Centre for the Defence Analysis,
General Jonas Žemaitis Military Academy of Lithuania,
By the end of 2019, Lithuanian opposition to the construction of Ostrovets NPP in Belarus was running out of steam. The verdicts by the parties to the Espoo and Aarhus conventions repeatedly finding Belarus in non-compliance with international law did not influence Belarusian willingness to proceed with the nuclear project. Even the reputational damage taken by the act of breaking international agreements was partly fixed by the International Atomic Energy Agency that, despite reoccurring incidents during the construction of Ostrovets NPP and Minsk’s systemic attempts to keep them under wraps, did not shy away from presenting the project in a positive light.
To make matters worse, Lithuania’s most important allies were turning a blind eye on the geopolitical risks associated with the Belarusian nuclear programme. For the sake of attaining broader strategic objectives in Belarus, Washington made clear that the U.S. will not join Lithuania in its fight against Ostrovets NPP. European Union was preoccupied with yet another rapprochement with Belarus and did not recognise the geopolitical nature of Ostrovets NPP. In all fairness, Brussels repeatedly encouraged Minsk to devote more attention to nuclear safety, but Lithuania was not satisfied with intensity and the results of the EU’s efforts.
EU’s practical focus was limited to conducting the so-called ‘stress-test’ in Ostrovets NPP that only checks wherever its safety features sufficiently covers extreme events, man-made or natural. The European Commission circulated a press statement in 2018 confirming ‘the adequacy of nuclear safety features’ in Ostrovets NPP, thus helping Belarus to capture positive headlines in the Western media. Even if the Ostrovets’ stress-test’ report made ‘recommendations requiring thorough follow up and continued implementation measures’, this conclusion was poorly reflected in the news outlets and went mostly unnoticed.

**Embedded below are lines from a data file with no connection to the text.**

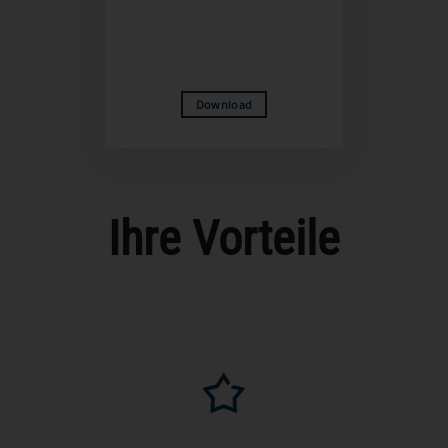
Download
Ihre Vorteile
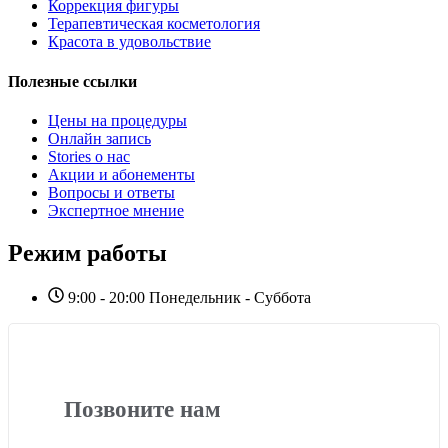
Коррекция фигуры
Терапевтическая косметология
Красота в удовольствие
Полезные ссылки
Цены на процедуры
Онлайн запись
Stories о нас
Акции и абонементы
Вопросы и ответы
Экспертное мнение
Режим работы
9:00 - 20:00 Понедельник - Суббота
Позвоните нам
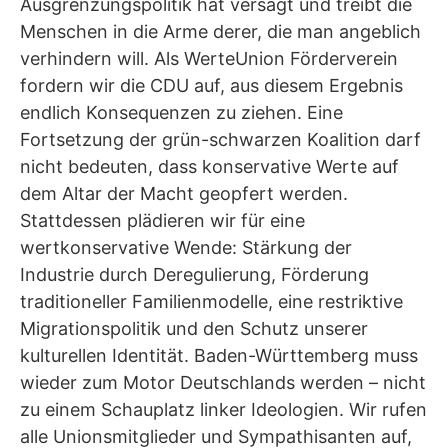
Ausgrenzungspolitik hat versagt und treibt die
Menschen in die Arme derer, die man angeblich
verhindern will. Als WerteUnion Förderverein
fordern wir die CDU auf, aus diesem Ergebnis
endlich Konsequenzen zu ziehen. Eine
Fortsetzung der grün-schwarzen Koalition darf
nicht bedeuten, dass konservative Werte auf
dem Altar der Macht geopfert werden.
Stattdessen plädieren wir für eine
wertkonservative Wende: Stärkung der
Industrie durch Deregulierung, Förderung
traditioneller Familienmodelle, eine restriktive
Migrationspolitik und den Schutz unserer
kulturellen Identität. Baden-Württemberg muss
wieder zum Motor Deutschlands werden – nicht
zu einem Schauplatz linker Ideologien. Wir rufen
alle Unionsmitglieder und Sympathisanten auf,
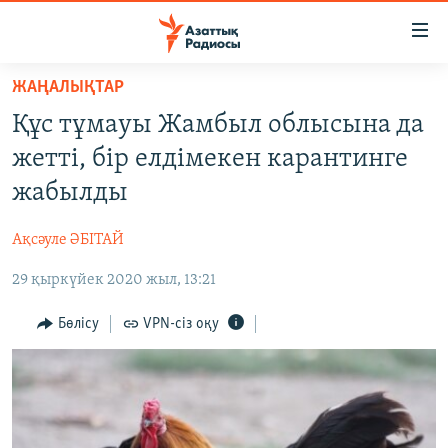
Accessibility
links
Skip
ЖАҢАЛЫҚТАР
to
ЖАҢАЛЫҚТАР
Құс тұмауы Жамбыл облысына да
main
САЯСАТ
content
жетті, бір елдімекен карантинге
AZATTYQTV
Skip
жабылды
to
ҚАҢТАР ОҚИҒАСЫ
main
Ақсәуле ӘБІТАЙ
АДАМ ҚҰҚЫҚТАРЫ
Navigation
Skip
29 қыркүйек 2020 жыл, 13:21
ӘЛЕУМЕТ
to
ӘЛЕМ
Бөлісу
VPN-сіз оқу
Search
АРНАЙЫ ЖОБАЛАР
Русский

The situation did not fare much better in the Lithuanian neighbourhood. Since 2017, Vilnius was struggling to persuade Latvia and Estonia to join its embargo on Belarusian electricity, whose participation was crucial for making it work. Latvia, however, was looking for its economic interests and perceived Lithuanian – Belarusian dispute as an opportunity to increase its cooperation with Belarus in the transport sector. Contrary to Lithuania‘s expectations, Latvia announced in 2019 that it would start using its electricity interconnection with Russia for trading purposes after Lithuanian import ban on Belarusian electricity will come into effect. Even Ukraine opened its electricity market for bilateral trade with Belarus in the same year, further undermining Lithuanian efforts to oppose Ostrovets NPP by blocking its export markets.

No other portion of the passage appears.